## Problem description
Although the entries contain pictures, only their text goes into the copy, set down exactly.

## Information supplied
# # #

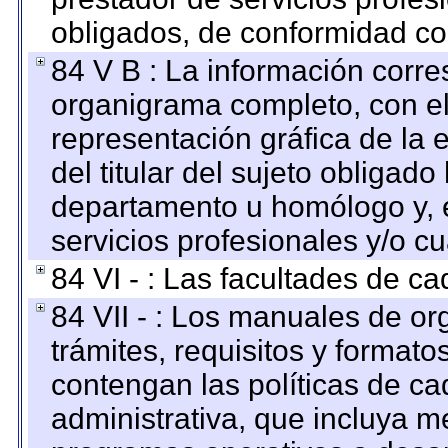
obligados, de conformidad con
84 V B : La información corre
organigrama completo, con el 
representación gráfica de la 
del titular del sujeto obligado
departamento u homólogo y, e
servicios profesionales y/o cu
84 VI - : Las facultades de ca
84 VII - : Los manuales de or
trámites, requisitos y format
contengan las políticas de c
administrativa, que incluya m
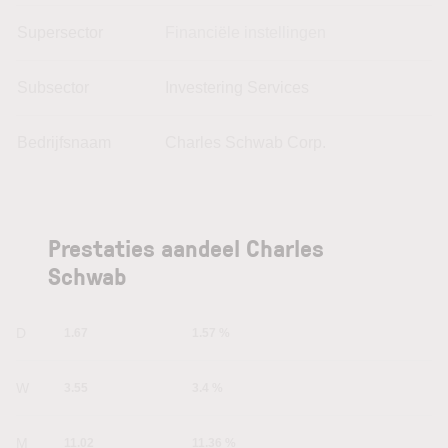
Supersector
Financiële instellingen
Subsector
Investering Services
Bedrijfsnaam
Charles Schwab Corp.
Prestaties aandeel Charles
Schwab
1D
1.67
1.57 %
1W
3.55
3.4 %
1M
11.02
11.36 %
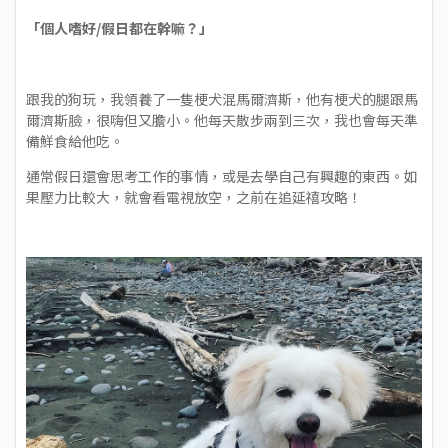
「個人嗜好/假日都在幹嘛？」
跟我的狗玩，我領養了一隻梗犬混馬爾濟斯，他有梗犬的腿跟馬
爾濟斯臉，很嗨但又膽小。他每天散步兩到三次，我也會每天準
備鮮食給他吃。
通常假日還會思考工作的事情，或是去學自己有興趣的東西。如
果壓力比較大，就會看電視放空，之前在追延禧攻略！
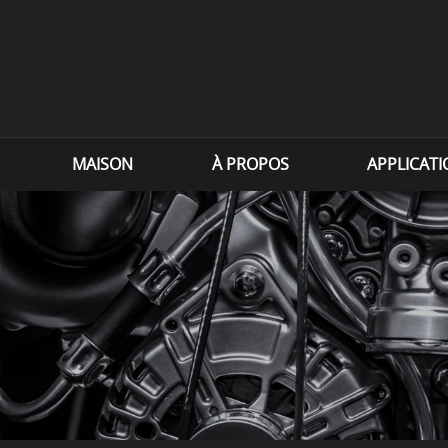
MAISON
À PROPOS
APPLICAT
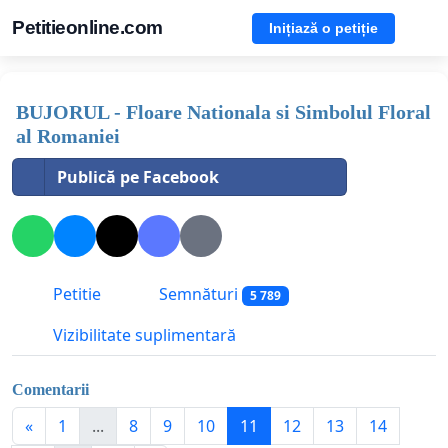
Petitieonline.com
Inițiază o petiție
BUJORUL - Floare Nationala si Simbolul Floral
al Romaniei
Publică pe Facebook
Petitie
Semnături
5 789
Vizibilitate suplimentară
Comentarii
«
1
...
8
9
10
11
12
13
14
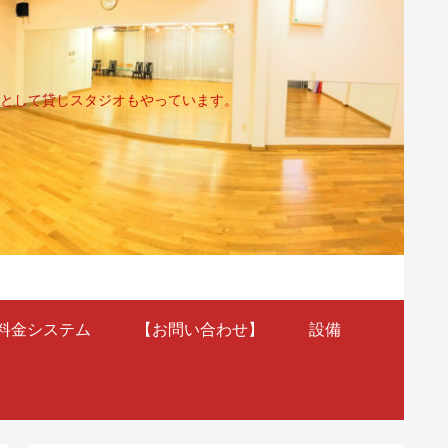
として貸しスタジオもやっています。
料金システム
【お問い合わせ】
設備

# # #

## Reply to the task
obligados, de conformidad con
84 V B : La información corre
organigrama completo, con el 
representación gráfica de la 
del titular del sujeto obligado
departamento u homólogo y, e
servicios profesionales y/o cu
84 VI - : Las facultades de ca
84 VII - : Los manuales de or
trámites, requisitos y format
contengan las políticas de c
administrativa, que incluya m
Supersector
Financiële instellingen
Subsector
Investering Services
Bedrijfsnaam
Charles Schwab Corp.
Prestaties aandeel Charles
Schwab
1D
1.67
1.57 %
1W
3.55
3.4 %
1M
11.02
11.36 %
「個人嗜好/假日都在幹嘛？」
跟我的狗玩，我領養了一隻梗犬混馬爾濟斯，他有梗犬的腿跟馬
爾濟斯臉，很嗨但又膽小。他每天散步兩到三次，我也會每天準
備鮮食給他吃。
通常假日還會思考工作的事情，或是去學自己有興趣的東西。如
果壓力比較大，就會看電視放空，之前在追延禧攻略！
MAISON
À PROPOS
APPLICAT
Petitieonline.com
Inițiază o petiție
BUJORUL - Floare Nationala si Simbolul Floral
al Romaniei
Publică pe Facebook
Petitie
Semnături
5 789
Vizibilitate suplimentară
Comentarii
«
1
...
8
9
10
11
12
13
14
として貸しスタジオもやっています。
料金システム
【お問い合わせ】
設備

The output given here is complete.